Aaron, one of her classmates who she had thought must have liked her a little bit, also had wasted no time and had posted that she wouldn’t even be good at what she was supposed to do and should kill herself and spare them all.
Raina started to sob loudly and closed her computer. She removed the plug and flung it to the ground. She knew this was going to happen; she should have listened to herself and not gone there, but her curiosity had gotten the better of her.
She put her hands in her hair and wished she could pull it all out, then paused as she heard voices coming from downstairs. She looked at her computer and wondered if she had been too noisy and woken up her grandfather. She went towards the stairs and peered down.
It was her grandfather and he appeared to be angry about something.
“Who said you could take those decisions on my behalf?” her grandfather was saying.
“But sir...” It was the butler and apparently he had done something to annoy her grandfather. Raina went down a step and clutched the railing.
“I want you to go to her right this instant and ask her to pay for it!” Her grandfather said angrily.

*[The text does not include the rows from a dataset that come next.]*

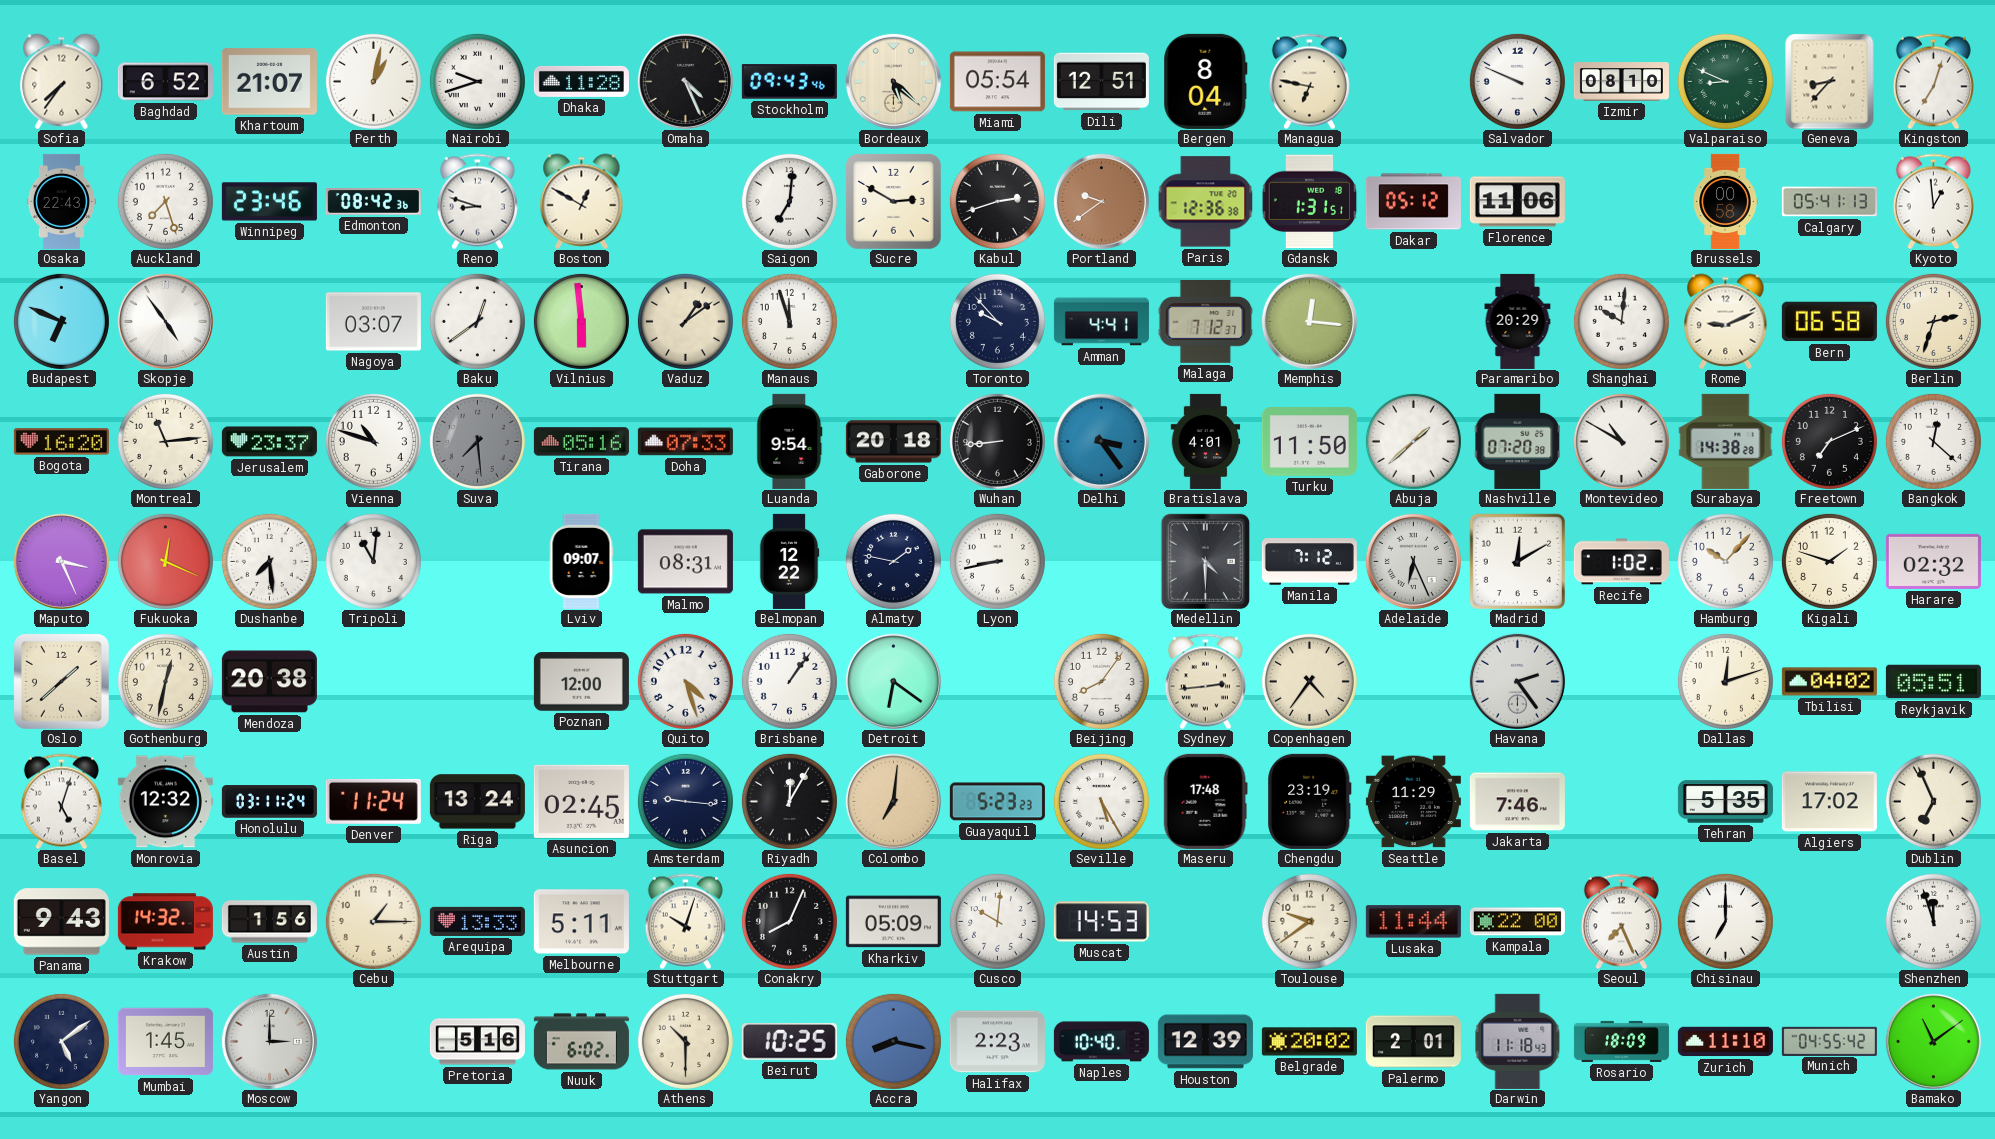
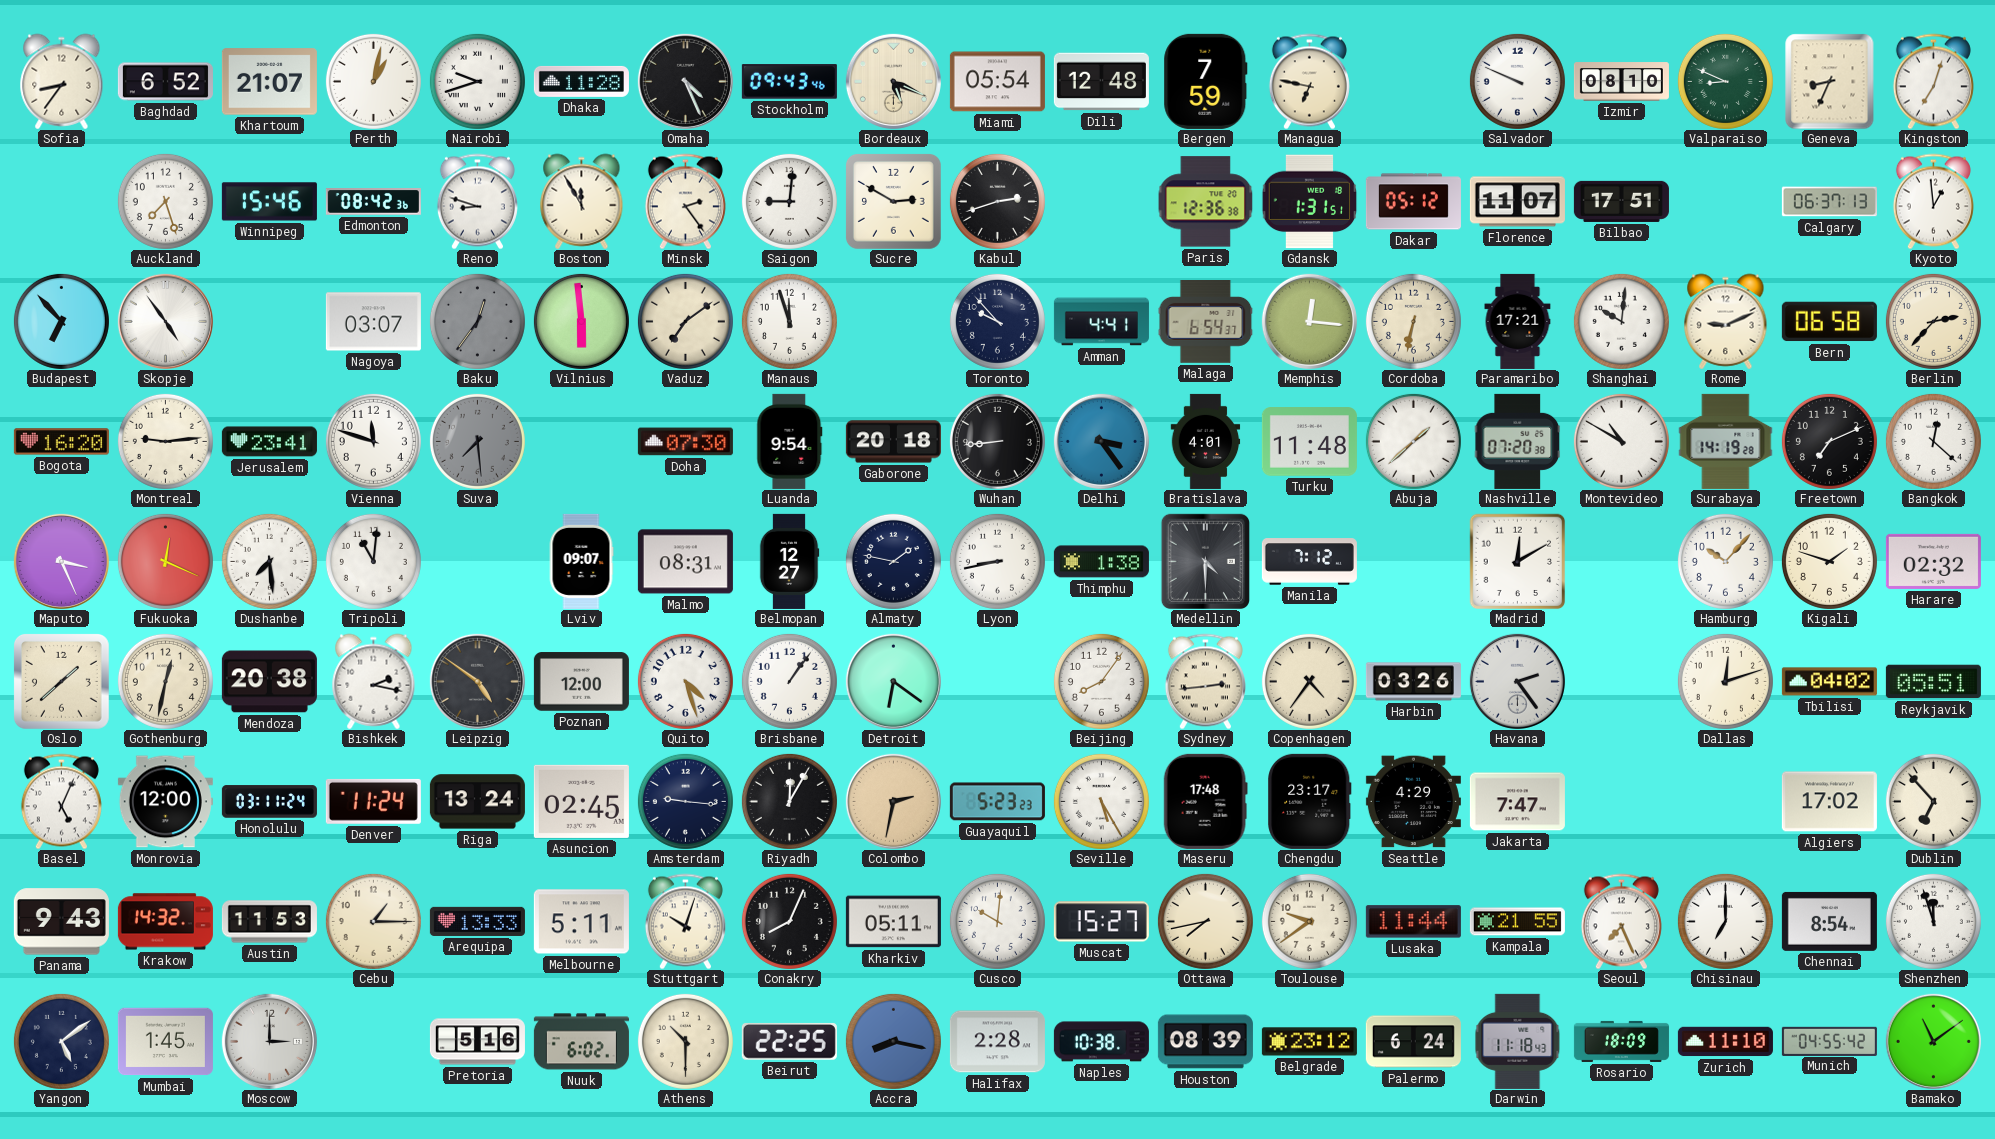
Sofia: 7:36 -> 8:36
Bordeaux: 5:22 -> 5:19
Dili: 12:51 -> 12:48
Bergen: 8:04 -> 7:59
Geneva: 8:37 -> 8:34
Osaka: 22:43 -> none
Winnipeg: 23:46 -> 15:46
Boston: 12:50 -> 11:55
Minsk: none -> 2:24
Saigon: 7:01 -> 9:01
Portland: 9:39 -> none
Florence: 11:06 -> 11:07
Bilbao: none -> 17:51
Brussels: 00:58 -> none
Calgary: 05:41 -> 06:37
Budapest: 6:49 -> 6:53
Baku: 12:39 -> 12:36
Baku dial: white -> grey
Vaduz: 1:09 -> 7:09
Malaga: 7:12 -> 6:54
Cordoba: none -> 6:32
Paramaribo: 20:29 -> 17:21
Berlin: 2:33 -> 2:37
Montreal: 11:14 -> 9:14
Jerusalem: 23:37 -> 23:41
Vienna: 10:48 -> 11:48
Tirana: 05:16 -> none
Doha: 07:33 -> 07:30
Turku: 11:50 -> 11:48
Surabaya: 14:38 -> 14:19
Belmopan: 12:22 -> 12:27
Thimphu: none -> 1:38
Adelaide: 6:26 -> none
Recife: 1:02 -> none
Bishkek: none -> 2:17
Leipzig: none -> 4:51
Harbin: none -> 03:26
Basel: 5:03 -> 5:04
Monrovia: 12:32 -> 12:00
Colombo: 7:01 -> 2:32
Chengdu: 23:19 -> 23:17
Seattle: 11:29 -> 4:29
Jakarta: 7:46 -> 7:47
Tehran: 5:35 -> none
Dublin: 6:56 -> 6:53
Austin: 1:56 -> 11:53
Kharkiv: 05:09 -> 05:11
Muscat: 14:53 -> 15:27
Ottawa: none -> 7:43
Kampala: 22:00 -> 21:55
Chennai: none -> 8:54
Beirut: 10:25 -> 22:25
Halifax: 2:23 -> 2:28
Naples: 10:40 -> 10:38
Houston: 12:39 -> 08:39
Belgrade: 20:02 -> 23:12
Palermo: 2:01 -> 6:24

“She’s your granddaughter and...”
“Now!” her grandfather demanded.
Raina clutched the railing tighter. Her grandfather hadn’t offered to buy the laptop for her after all. How could she have even believed for a second that anyone on this world liked her? Raina sniffed and tried to control the emotions that threatened to implode. She told herself that it wasn’t about the money; her parents had given her enough to pay for ten laptops, but the thought that her grandfather didn’t want to give her anything broke her heart.
Raina wiped her face and decided to go up to her room and hand her grandfather the money. If that’s all he cared about, then so be it! She turned around and gasped.
“Aadita?” she whispered.
Aadita’s ghost stood behind her and glared at her with menacing eyes. Raina could feel the cold waves that seemed to be emitting from her. Aadita stepped down towards her and Raina backed up towards the railing. She could feel the wood pushing her back, but she was unable to move, much less call for help.
Aadita gave her a small smile then and Raina found herself wondering if she was going to help her when Aadita’s arm shot out and pushed her shoulder roughly. Before she could stop herself, Raina lost her balance and tumbled down the stairs.